Sep 19, 2018

How to fix sudo: sorry, you must have a tty to run sudo

It is most-likely that you are running on a Linux distribution with sudo configured to require a tty. This is generally enforced by having Defaults requiretty in the /etc/sudoers.

To disable requiretty globally or to a single command, you have two options:

Replace Defaults requiretty by Defaults !requiretty in your /etc/sudoers. This will impact your global sudo configuration.

Alternatively, you can change this configuration at a per user, per group or per command basis

Defaults!/path/to/my/bin !requiretty
Defaults:myuser !requiretty

 Connect by ssh using -t options

From man ssh: text -t Force pseudo-tty allocation. This can be used to execute arbitrary screen-based programs on a remote machine, which can be very useful, e.g. when implementing menu services. Multiple -t options force tty allocation, even if ssh has no local tty.

If -t is not enough, you can use  ssh -t -t Or ssh -tt. 
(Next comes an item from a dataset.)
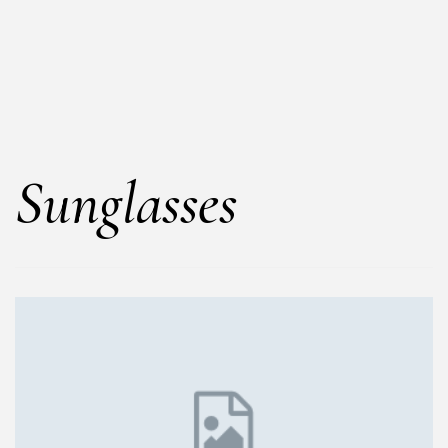
Sunglasses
Use the -t or -tt options to ssh which spawns a pseudo-terminal on the remote side, but beware that it has a number of side effects.
-tt is meant for interactive use. It puts the local terminal in raw mode so that you interact with the remote terminal. That means that if ssh I/O is not from/to a terminal, that will have side effects. For instance, all the input will be echoed back, special terminal characters (^?, ^C, ^U) will cause special processing; on output, LFs will be converted to CRLFs... (see this answer to Why is this binary file being changed? for more details.
To minimise the impact, you could invoke it as:
ssh -tt host 'stty raw -echo; sudo ...' < <(cat)
The < <(cat) will avoid the setting of the local terminal (if any) in raw mode. And we're using stty raw -echo to set the line discipline of the remote terminal as pass through (effectively so it behaves like the pipe that would be used instead of a pseudo-terminal without -tt, though that only applies after that command is run, so you need to delay sending something for input until that happens).
Note that since the output of the remote command will go to a terminal, that will still affect its buffering (which will be line-based for many applications) and bandwidth efficiency since TCP_NODELAY is on. Also with -tt, ssh sets the IPQoS to lowdelay as opposed to throughput. You could work around both with:
ssh -o IPQoS=throughput -tt host 'stty raw -echo; sudo cmd | cat' < <(cat)
Also, note that it means the remote command cannot detect end-of-file on its stdin and the stdout and stderr of the remote command are merged into a single stream.
So, not so good a work around after all.

If you've a got a way to spawn a pseudo-terminal on the remote host (like with expect, zsh, socat, perl's IO::Pty...), then it would be better to use that to create the pseudo-terminal to attach sudo to (but not for I/O), and use ssh without -t.